Poor Excuses: The Relationship between Poverty and White Nationalism

In his infamous “fine people on both sides” press conference following the tragic events in Charlottesville, Virginia, President Trump offered a solution for America’s persistent struggle with racial violence. “If we continue to create jobs — over a million —I think that’s going to have a tremendous impact… on race relations.”

Though often decried for his insensitivity toward minority groups, yesterday’s announcement to halt the Deferred Action for Childhood Arrivals (DACA) program being one of the most egregious examples, in the statement quoted above, Trump highlighted an overlooked component of racial and anti-immigrant violence—the relationship between poverty and nationalism.

Of course, the twentieth century provided a glaring example of nationalism born of economic insecurity with the rise of Nazi Germany. (Eerily, on September 4, 1942, the Nazis ordered most children under ten to be deported.)

Feeding off the nationalist anger from economic sanctions levied on Germany after World War I, the Nazis rose to power on a platform that blamed foreigners and immigrants—primarily Jews—for Germany’s destitution.

Currently, the US is witnessing its own form of ethnocentric and anti-immigrant nationalism, one driven by a confluence of economic events that have produced an existential anxiety in white-working class Americans.

As the world has become increasingly globalized, economic sectors like the steel and auto industry have moved overseas or become mechanized, disproportionately affecting white-working class Americans who now find themselves unemployed and without a higher education.

Additionally, the sluggish recovery from the 2008 economic recession has significantly impacted the white-working class. In the beginning days of the crash, the federal government infused billions of dollars into the economy, bailing out the auto industry and creating jobs using stimulus funds.

However, the slow pace of the recovery, punctuated by an expanding wealth-gap, has punished lower and middle class workers. According to the US Bureau of Labor Statistics, the total yearly increase in earnings since 2007 has been one percent, and just .03 percent since 1979, meaning that roughly half of wage-earners, many who are part of the white-working class, are performing less well than their parents.

Moreover, as globalization and income inequality have expanded, the white-working class has seen their quality of life decrease. For example, whites are more likely to be employed in the declining manufacturing sector and live in areas devastated by deindustrialization. With few job opportunities, and little education to fall back on, the effects on white-working class communities have been dire.

Between 1978 and 1998, the mortality rate for whites aged forty-five to fifty-four dropped 2 percent per year. The reasons for the increased death rate are not typical—including suicide, alcohol and drug overdoses, and alcohol-related liver disease—and likely result from the psychological effects of poverty and the impact of perceived personal and vocational failure.

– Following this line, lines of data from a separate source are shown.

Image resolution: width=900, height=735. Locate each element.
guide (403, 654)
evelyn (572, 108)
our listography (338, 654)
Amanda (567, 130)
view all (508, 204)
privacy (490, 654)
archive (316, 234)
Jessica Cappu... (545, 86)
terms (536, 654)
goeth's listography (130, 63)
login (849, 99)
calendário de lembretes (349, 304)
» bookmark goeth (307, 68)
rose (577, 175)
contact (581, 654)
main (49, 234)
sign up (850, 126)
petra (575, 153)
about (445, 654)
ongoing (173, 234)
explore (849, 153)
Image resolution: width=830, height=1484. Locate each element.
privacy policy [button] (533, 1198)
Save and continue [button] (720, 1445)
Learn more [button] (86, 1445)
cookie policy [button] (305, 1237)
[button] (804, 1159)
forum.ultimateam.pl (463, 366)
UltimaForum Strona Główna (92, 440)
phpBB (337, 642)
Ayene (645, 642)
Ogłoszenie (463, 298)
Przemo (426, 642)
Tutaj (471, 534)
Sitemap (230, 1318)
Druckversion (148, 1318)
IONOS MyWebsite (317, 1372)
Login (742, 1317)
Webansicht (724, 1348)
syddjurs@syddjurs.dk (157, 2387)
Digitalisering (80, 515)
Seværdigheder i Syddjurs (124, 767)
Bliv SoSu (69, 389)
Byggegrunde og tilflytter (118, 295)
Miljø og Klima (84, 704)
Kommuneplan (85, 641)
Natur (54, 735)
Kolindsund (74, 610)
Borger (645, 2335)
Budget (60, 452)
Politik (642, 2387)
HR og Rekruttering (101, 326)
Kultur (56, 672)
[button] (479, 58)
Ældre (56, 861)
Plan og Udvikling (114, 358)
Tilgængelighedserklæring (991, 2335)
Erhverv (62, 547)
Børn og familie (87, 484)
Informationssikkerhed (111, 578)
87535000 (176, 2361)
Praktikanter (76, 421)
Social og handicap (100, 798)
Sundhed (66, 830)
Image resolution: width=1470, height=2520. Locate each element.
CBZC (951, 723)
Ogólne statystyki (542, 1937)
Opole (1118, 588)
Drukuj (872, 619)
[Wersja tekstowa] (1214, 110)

It is these psychological effects, borne of globalization and the 2008 crash, that have contributed to the emergence of white nationalism in the US.

As factory jobs continue to be shipped overseas, a common refrain among the white-working class has been to blame foreigners and immigrants for the absence of well-paying jobs, resulting in reactionary conduct centered on economic nativism and anti-immigrant rhetoric.

Additionally, the decline of the white middle-class has been punctuated by the increased prosperity of minority groups. Last month on NBC’s Meet the Press, former Atlanta mayor and civil rights leader Andrew Young said that he was “uncomfortable” condemning Ku Klux Klan members, as they are the “forgotten” and among the “poorest of the poor”. As they see progress in minority communities, Young said, the white-working class’ frustration becomes exacerbated and manifests as nationalist indignation.

In all, the historical cycle of nationalist movements includes a common element—backlash by an impoverished and self-professed “native” ethnic group against those regarded as cultural invaders and unjustly prosperous. One reason for such a reaction is the human condition itself, which compels us to feel shame in the wake of personal failure, and to blame others for our tribulations.

However, poverty-based despair does not excuse the message or conduct of white nationalist movements in the US—many of which espouse racism and xenophobia that open old wounds and divide the country.

But it is important to recognize poverty as a contributor to nationalism in America. To pacify these nativist movements, and prevent race-related conflict, public policy should focus on economic solutions to elevate struggling Americans before they resort to xenophobic violence to cure their destitution.

This includes acknowledging Trump’s push for more jobs (here’s hoping he doesn’t ignore the potential of those involving clean energy), along with the importance of providing training applicable to today’s economy and offering social programs that provide the “poorest of the poor” with a reason to feel some hope.